A: The big thing, especially at the Limestone facility, is someone who is flexible. We need a multitasker, someone who can learn a lot of different things and have a lot of different jobs.
We need someone who doesn't mind working in a team environment. We need someone who isn't just thinking about their job but how they can help their co-workers. When you go to Starbucks, one person will pour coffee, but they also do different things like help customers at the window. We need that spirit in manufacturing.
Q: If someone wants to make a major career change from a different field to something that Carpenter offers, would that be possible?

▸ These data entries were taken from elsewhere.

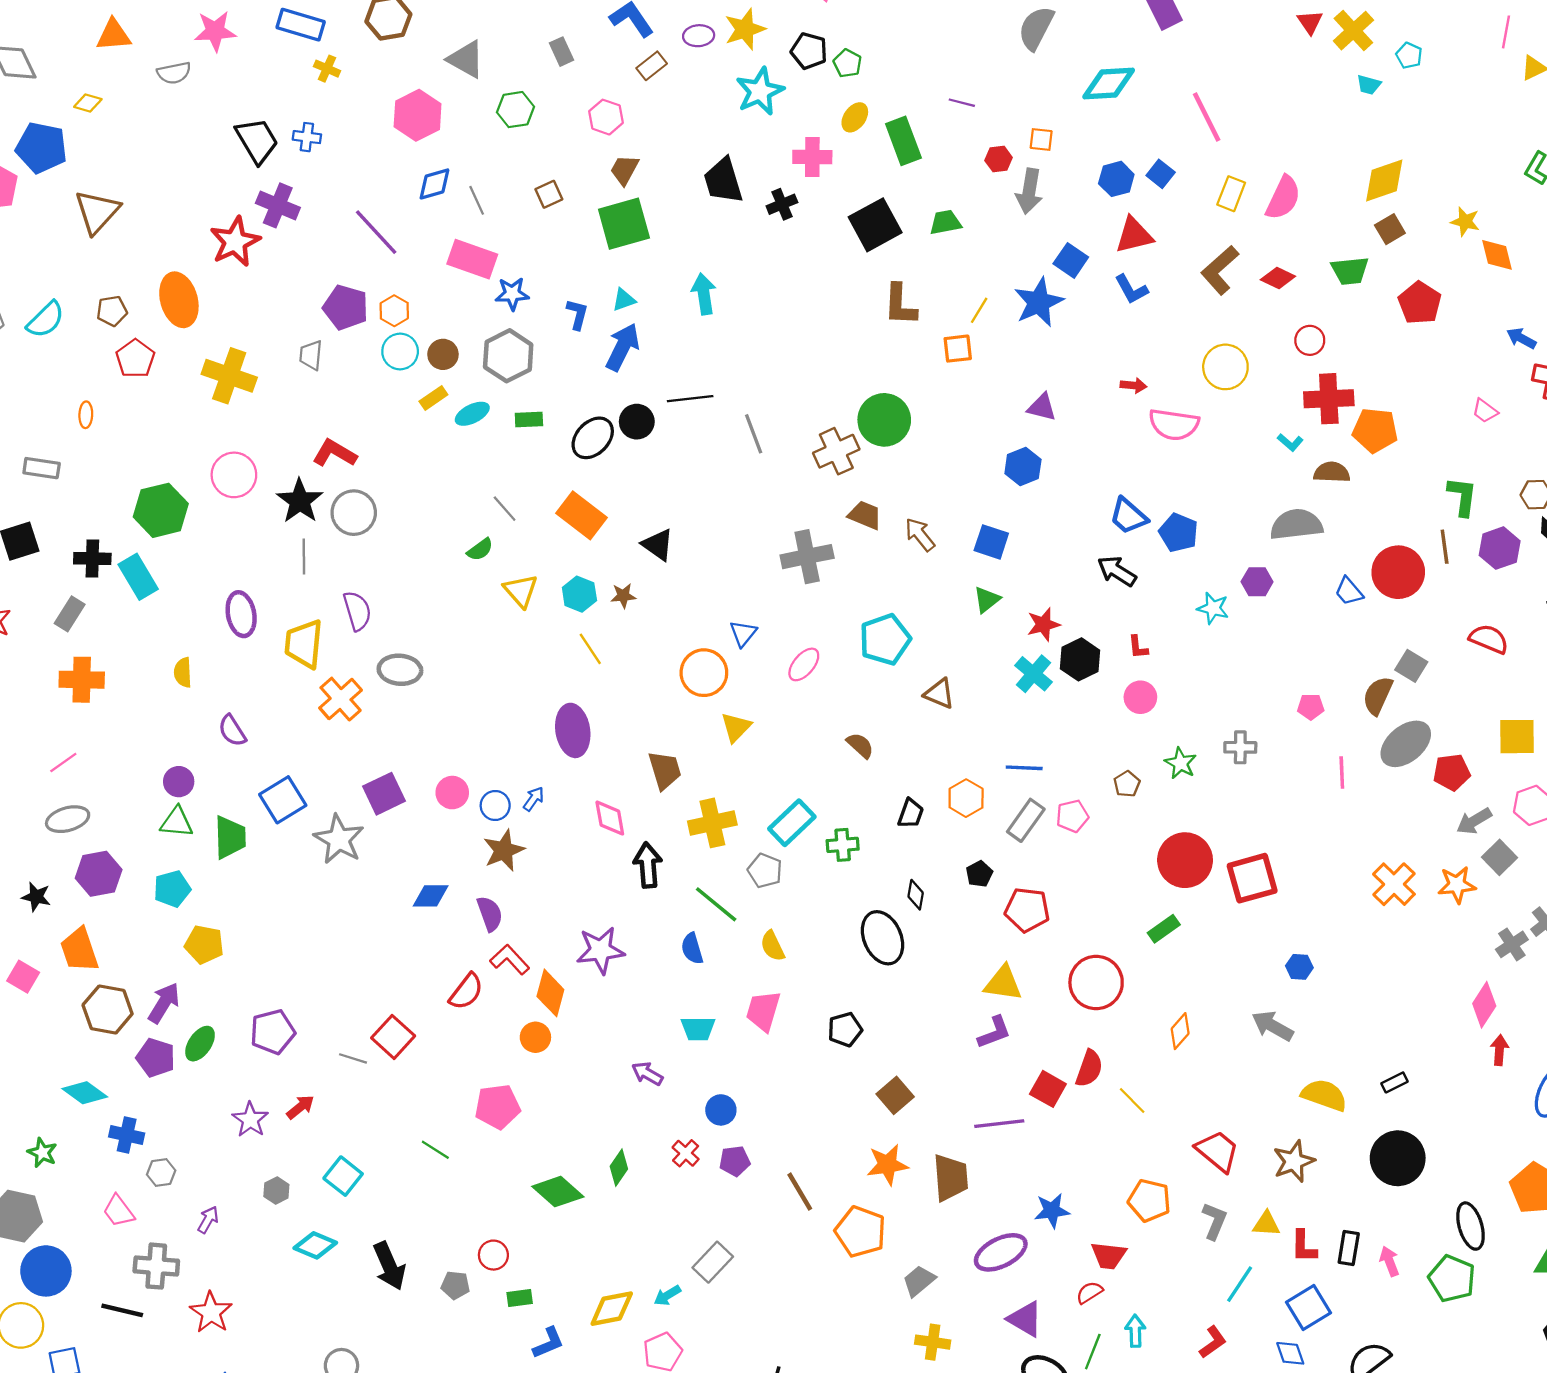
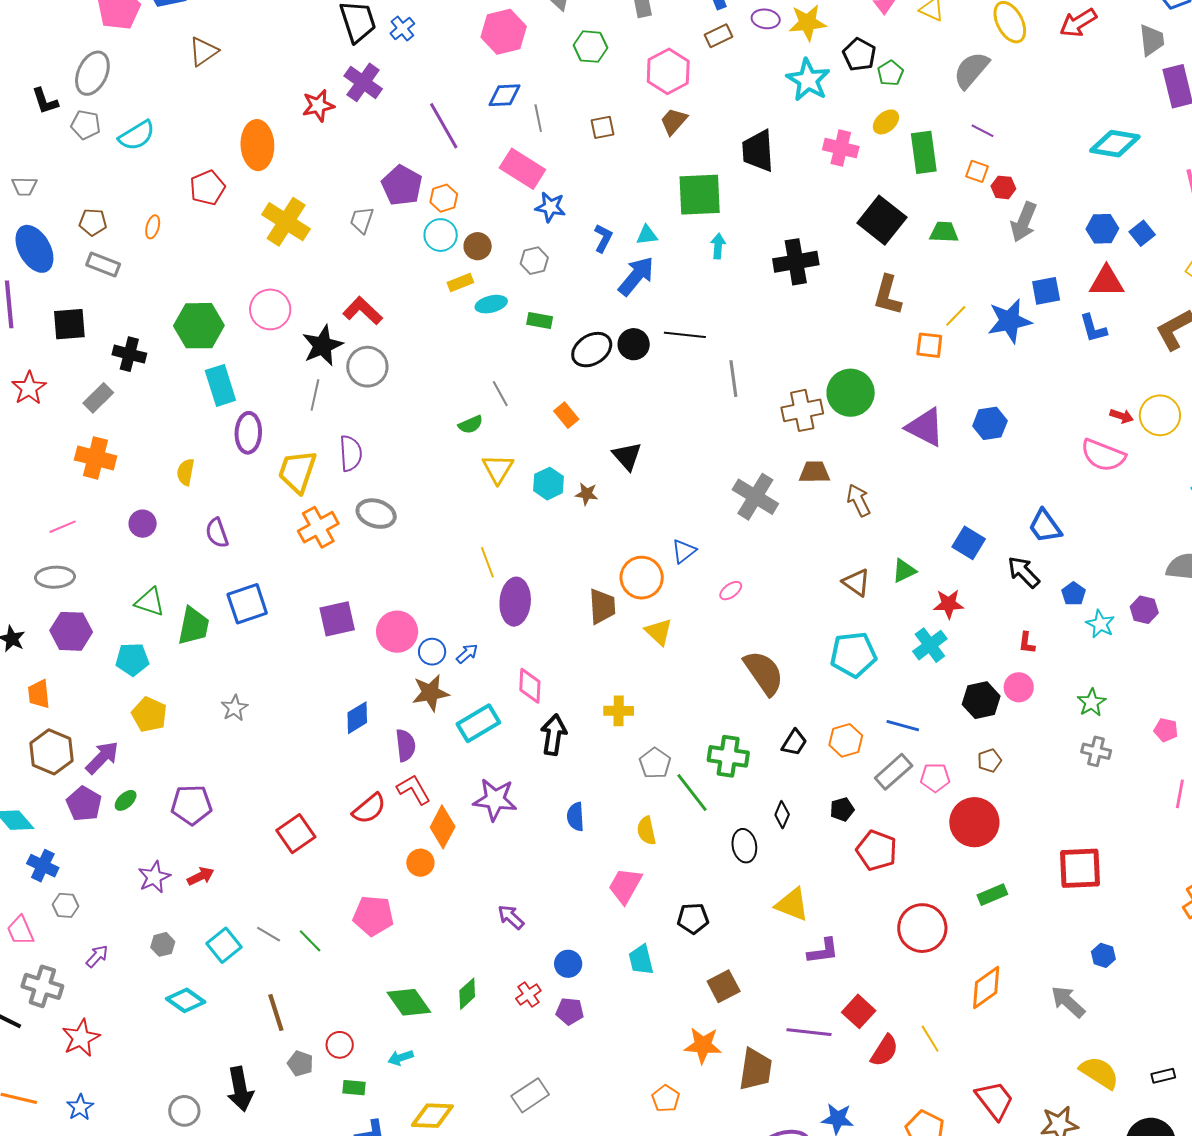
gray semicircle: (1036, 28) -> (971, 70), moved
cyan star: (760, 91) -> (808, 80), turned -30
pink hexagon: (606, 117) -> (668, 71), size x1.4
blue cross: (307, 137) -> (402, 28), turned 30
orange square: (1041, 139) -> (977, 171), moved
black cross: (782, 204) -> (796, 262), moved, size x1.6
brown triangle: (97, 212) -> (204, 51), size x0.7
green square: (624, 224) -> (700, 195), moved
black square: (875, 225) -> (882, 220), turned -36
red star: (235, 242) -> (318, 106), size x0.7
blue square: (1071, 260) -> (1046, 291), turned 32
cyan arrow: (704, 294) -> (718, 246), size x0.7
brown pentagon: (112, 311) -> (93, 222), moved
gray hexagon: (508, 356) -> (534, 261), size x0.6
red arrow: (1133, 385) -> (1122, 416), moved
purple triangle: (1042, 407) -> (925, 427), moved, size x1.5
blue hexagon: (1023, 467) -> (990, 423), moved
orange rectangle: (582, 515) -> (566, 415), size x0.6
brown trapezoid: (865, 515) -> (814, 472), turned -36
blue pentagon: (1179, 533) -> (1074, 594), moved, size x0.7
blue square: (991, 542) -> (969, 543), moved
gray cross: (807, 557) -> (755, 497), turned 30
cyan rectangle: (138, 577) -> (220, 385), moved
cyan pentagon: (885, 639) -> (853, 655), moved
yellow line: (590, 649) -> (487, 562), moved
black hexagon: (1080, 659) -> (981, 700), moved
pink ellipse: (804, 664) -> (731, 591), size x0.7
brown triangle: (939, 694) -> (856, 583), moved
yellow triangle: (736, 727) -> (659, 632), turned -44
brown semicircle: (860, 745) -> (764, 673), size x1.8
green star: (1181, 763) -> (1091, 702), moved
brown trapezoid: (665, 770) -> (602, 606), moved
purple circle: (179, 782) -> (143, 524), moved
pink circle: (452, 793) -> (397, 632), size x1.4
yellow cross: (712, 823) -> (619, 711), size x0.7
cyan rectangle: (792, 823) -> (478, 723), moved
gray star: (339, 839) -> (235, 708), moved, size x0.6
green cross: (843, 845) -> (728, 756), size x1.4
red circle: (1185, 860) -> (974, 822), moved
blue diamond: (431, 896) -> (357, 718), turned -44
green line: (716, 904) -> (692, 793), moved
black ellipse: (882, 938) -> (744, 846), size x0.7
orange trapezoid: (79, 950) -> (39, 694), size x0.7
yellow triangle: (1003, 983) -> (792, 904), moved
cyan trapezoid: (698, 1029) -> (641, 960), moved, turned 64
orange diamond: (1180, 1031) -> (986, 988), size x1.4
green ellipse: (200, 1044) -> (126, 800), size x0.7
gray line: (353, 1058) -> (269, 934), moved
red semicircle: (1089, 1068) -> (884, 1051), moved
brown line: (800, 1192) -> (276, 1012), moved
orange pentagon: (860, 1232) -> (666, 1098), size x0.6
black arrow: (389, 1266) -> (240, 1089), moved
cyan arrow: (667, 1295) -> (401, 1058), moved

Would any of their previous experience or education be of any help at all?
A: We're considering doing a hiring fair because a lot of people have asked us that question, especially teachers.
For production jobs, there is pre-employment training that everybody has to go through.

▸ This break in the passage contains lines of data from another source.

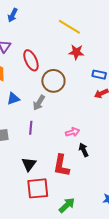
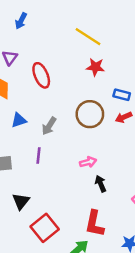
brown circle: (53, 81) -> (90, 114), moved
black triangle: (29, 164) -> (21, 201), moved
red L-shape: (61, 166) -> (94, 224), moved
red square: (38, 188) -> (45, 228), turned -35

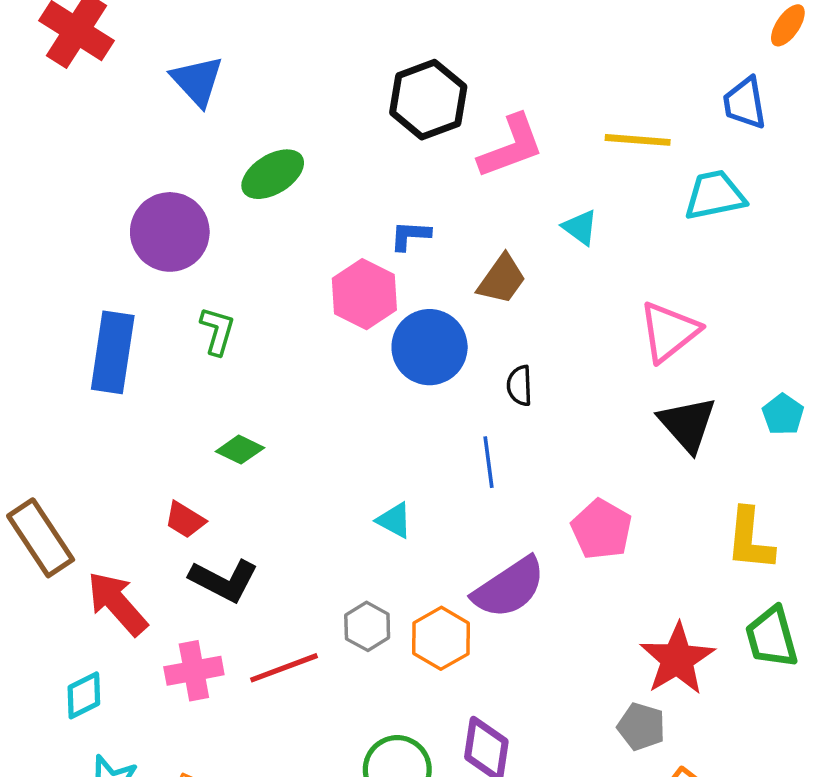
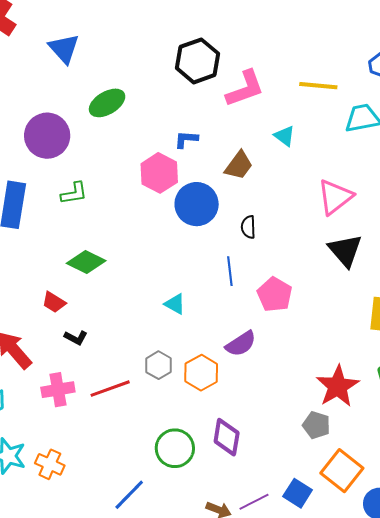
green L-shape: (217, 331) -> (74, 193), turned 64
green diamond: (240, 450) -> (86, 262), size x1.4
pink pentagon: (602, 529) -> (275, 295), moved
black L-shape: (224, 580) -> (76, 338), size x0.6
purple semicircle: (509, 588) -> (241, 344), size x0.7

Our preference is somebody who has worked in a hard-hat environment. But even if you don't have the education or experience we prefer, you could have all those attributes that we look for in an employee, like flexibility and teamwork, and maybe have a shot at a job. We have one guy up for a trainer job who is finishing up his Ph.D. in education, and we liked him. But the offer is also going to two people who have the background we're looking for.
Q: What's going on in the hiring process for the Limestone County facility?

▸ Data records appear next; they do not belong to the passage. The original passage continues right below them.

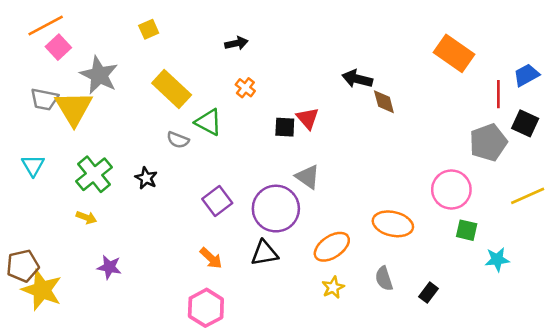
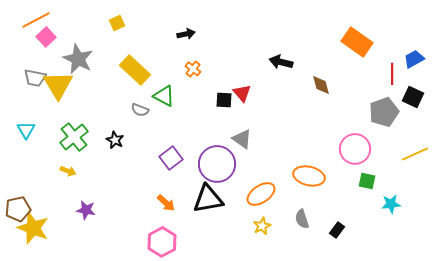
brown diamond: (384, 102) -> (321, 85), moved
black triangle: (264, 253) -> (208, 199), size x1.4

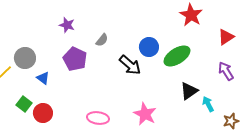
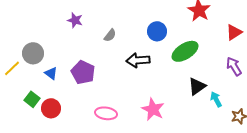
blue circle: (149, 47) -> (157, 31), moved
purple pentagon: (75, 59) -> (83, 72), moved
black arrow: (130, 65) -> (138, 60), turned 135

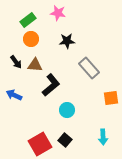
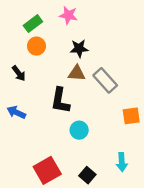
brown triangle: (35, 65) -> (77, 73), moved
black L-shape: (51, 85) -> (60, 101), turned 140
black square: (65, 140) -> (87, 175), moved

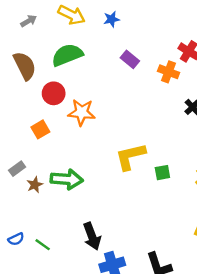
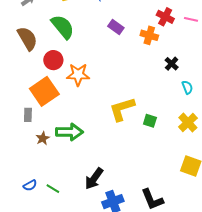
green semicircle: (67, 55) -> (63, 27), turned 76
orange square: (40, 129) -> (44, 91), size x1.8
gray rectangle: (17, 169) -> (28, 115), moved, turned -48
green square: (162, 173) -> (150, 121), turned 32
black arrow: (92, 236) -> (94, 179), turned 60

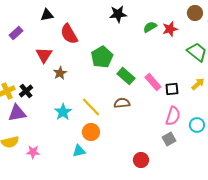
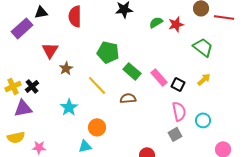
black triangle: (47, 15) -> (41, 12), moved
purple rectangle: (16, 33) -> (22, 28), size x1.5
red semicircle: (69, 34) -> (75, 16), moved, turned 30
green pentagon: (102, 57) -> (108, 52), turned -30
black square: (172, 89) -> (178, 84), turned 32
yellow line: (91, 107) -> (97, 85), moved
pink semicircle: (173, 116) -> (179, 111), turned -30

A: Right now we have 26 people at Limestone. By the end of June, I want to have 50 people hired. Thirteen will be maintenance, around 10 will be production and the balance will be salaried employees like engineers, chemists and managers.
Right now we're interviewing electronic technicians and mechanical technicians, which can have a base pay of $50,000-$55,000. Whenever someone turns in a resume or application, we turn them in to Alabama Industrial Development Training. We will select candidates this month to train at the Alabama Robotics Technology Park, then decide who will be offered a job. We give candidates a rating based on their performance. We don't determine hiring on a single point.
The toughest place to hire is in our skilled worker jobs, things like welders and electronic technicians. A lot of young people aren't majoring in these fields and aren't aware that they are high-paying jobs. We're considering partnering with the Limestone County Career Technical Center for programs like summer internships to bring some young people in. If we can form a relationship when they are in 11th grade, we can do a direct hire when they turn 18. But that's a long-term project that we should be able to do in a couple of years. Right now we're focusing on hiring for the startup, and I have to have experienced people for that.